Advisory agreements must contain as much detail as possible on the terms of cooperation
There are a variety of approaches possible in the investment sector. One popular option is an advisory agreement. Through this route, you have the support of expert advice, but the decisions on what happens in your portfolio remain your own. Experts will provide you with the information you need to manage your investments, based of course on the experience of our well-established teams.
A question of time
It’s a fact that, on average, people spend more time planning their holidays or even buying a fridge than they do choosing financial investments. When it comes to managing your assets, time plays a particularly crucial role. As financial markets are exceptionally volatile, regular oversight and a swift response are essential.
Of course, successful investing also requires a high degree of expertise and specialist knowledge.
Of course, successful investing also requires a high degree of expertise and specialist knowledge. And you can buy in these very skills if you want to set up an investment portfolio. In this context, popular options include taking out an advisory agreement or delegating the management of your portfolio (this is referred to as discretionary portfolio management).
Under an advisory agreement, you receive expert advice and individual recommendations, all based on your personal investor profile. An advisory agreement also offers the added benefit of the swift response of sector professionals providing precise and specific information on a regular basis. You will be responsible for managing the actual portfolio. This type of relationship is defined in a contract, which sets out the rights and obligations of both parties in a precise, transparent and detailed manner.
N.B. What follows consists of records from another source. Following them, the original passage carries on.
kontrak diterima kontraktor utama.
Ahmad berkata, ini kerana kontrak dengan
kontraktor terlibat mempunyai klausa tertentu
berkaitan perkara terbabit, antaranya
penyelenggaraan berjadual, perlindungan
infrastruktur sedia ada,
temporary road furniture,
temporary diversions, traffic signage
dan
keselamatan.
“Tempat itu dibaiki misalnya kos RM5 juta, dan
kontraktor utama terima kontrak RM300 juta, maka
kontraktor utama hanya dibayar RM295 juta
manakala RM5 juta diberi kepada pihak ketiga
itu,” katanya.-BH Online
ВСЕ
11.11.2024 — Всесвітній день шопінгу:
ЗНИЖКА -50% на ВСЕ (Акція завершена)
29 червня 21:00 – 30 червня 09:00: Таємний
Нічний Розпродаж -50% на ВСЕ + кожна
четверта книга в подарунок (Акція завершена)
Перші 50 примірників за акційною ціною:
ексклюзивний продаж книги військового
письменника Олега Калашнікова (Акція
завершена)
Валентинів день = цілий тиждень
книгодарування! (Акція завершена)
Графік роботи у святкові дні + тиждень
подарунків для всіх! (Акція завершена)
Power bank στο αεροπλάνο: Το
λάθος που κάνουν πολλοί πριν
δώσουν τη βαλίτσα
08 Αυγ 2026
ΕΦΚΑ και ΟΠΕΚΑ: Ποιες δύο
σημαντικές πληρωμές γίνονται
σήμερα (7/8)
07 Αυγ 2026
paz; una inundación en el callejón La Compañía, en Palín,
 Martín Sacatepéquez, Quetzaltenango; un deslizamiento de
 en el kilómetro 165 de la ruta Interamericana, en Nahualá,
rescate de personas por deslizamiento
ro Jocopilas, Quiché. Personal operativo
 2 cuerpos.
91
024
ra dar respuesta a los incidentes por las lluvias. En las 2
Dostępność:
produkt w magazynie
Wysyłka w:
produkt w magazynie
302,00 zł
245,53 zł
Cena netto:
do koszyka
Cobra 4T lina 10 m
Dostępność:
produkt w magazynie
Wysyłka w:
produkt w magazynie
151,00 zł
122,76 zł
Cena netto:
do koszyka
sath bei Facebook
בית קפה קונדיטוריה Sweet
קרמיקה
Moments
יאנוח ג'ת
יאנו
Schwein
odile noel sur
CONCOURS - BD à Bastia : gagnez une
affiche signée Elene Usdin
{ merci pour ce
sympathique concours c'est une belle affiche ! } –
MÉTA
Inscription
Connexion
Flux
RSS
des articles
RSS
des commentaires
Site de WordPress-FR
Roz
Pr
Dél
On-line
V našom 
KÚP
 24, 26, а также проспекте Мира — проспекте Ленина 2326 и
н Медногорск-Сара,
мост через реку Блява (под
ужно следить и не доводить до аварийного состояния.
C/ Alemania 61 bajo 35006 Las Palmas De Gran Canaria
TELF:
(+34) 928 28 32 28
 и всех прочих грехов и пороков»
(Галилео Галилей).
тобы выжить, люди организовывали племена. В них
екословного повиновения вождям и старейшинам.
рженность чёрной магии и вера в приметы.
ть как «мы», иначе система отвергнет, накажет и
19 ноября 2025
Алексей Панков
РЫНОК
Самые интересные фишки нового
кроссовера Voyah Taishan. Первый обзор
An advisory agreement includes the following specific information:
- your investor profile;
- full details of the cooperation, i.e. the advisory services to be provided;
- the relevant time horizons;
- the procedures for placing and executing investment orders;
- the level and terms of remuneration for the services provided; and
- the length of the contract.
Nothing is left to chance
The length of an advisory agreement is generally not defined; in principle, it can be terminated by either party in writing. Details included in the agreement should be as precise as possible, clearly stipulating the information and the personalised and proactive investment assessments expected (regarding markets, sectors, financial instruments, etc.). This also applies to the recommendations made by the investment adviser. The frequency of contact with your relationship manager or a financial adviser should also be agreed in advance.
It is very difficult to determine a standard profile for the type of investor suited to an advisory agreement, but a few issues should be considered. You must certainly be willing to regularly spend time informing yourself, as you are ultimately responsible for any investment decisions. You should also have sufficient experience and knowledge of the investment sector to understand the risks involved with the products being offered or requested. As speed of response is often a decisive factor on financial markets, you must of course always be on standby to take proper advantage of any recommendations you receive from your adviser. As outlined above, time plays a key role in the investment world.
Based on personal factors, your investor profile identifies how best to allocate your assets.
Defining your investor profile
Based on personal factors, your investor profile identifies how best to allocate your assets to achieve your investment objectives within the desired time-frame. Our experts mainly determine your investor profile on the basis of the following elements:
- your investment objectives with regards to capital protection, returns and investment horizon;
- your risk appetite;
- your understanding of financial matters;
- Your financial means and outgoings, (sources of income, financial obligations, financial assets, etc.).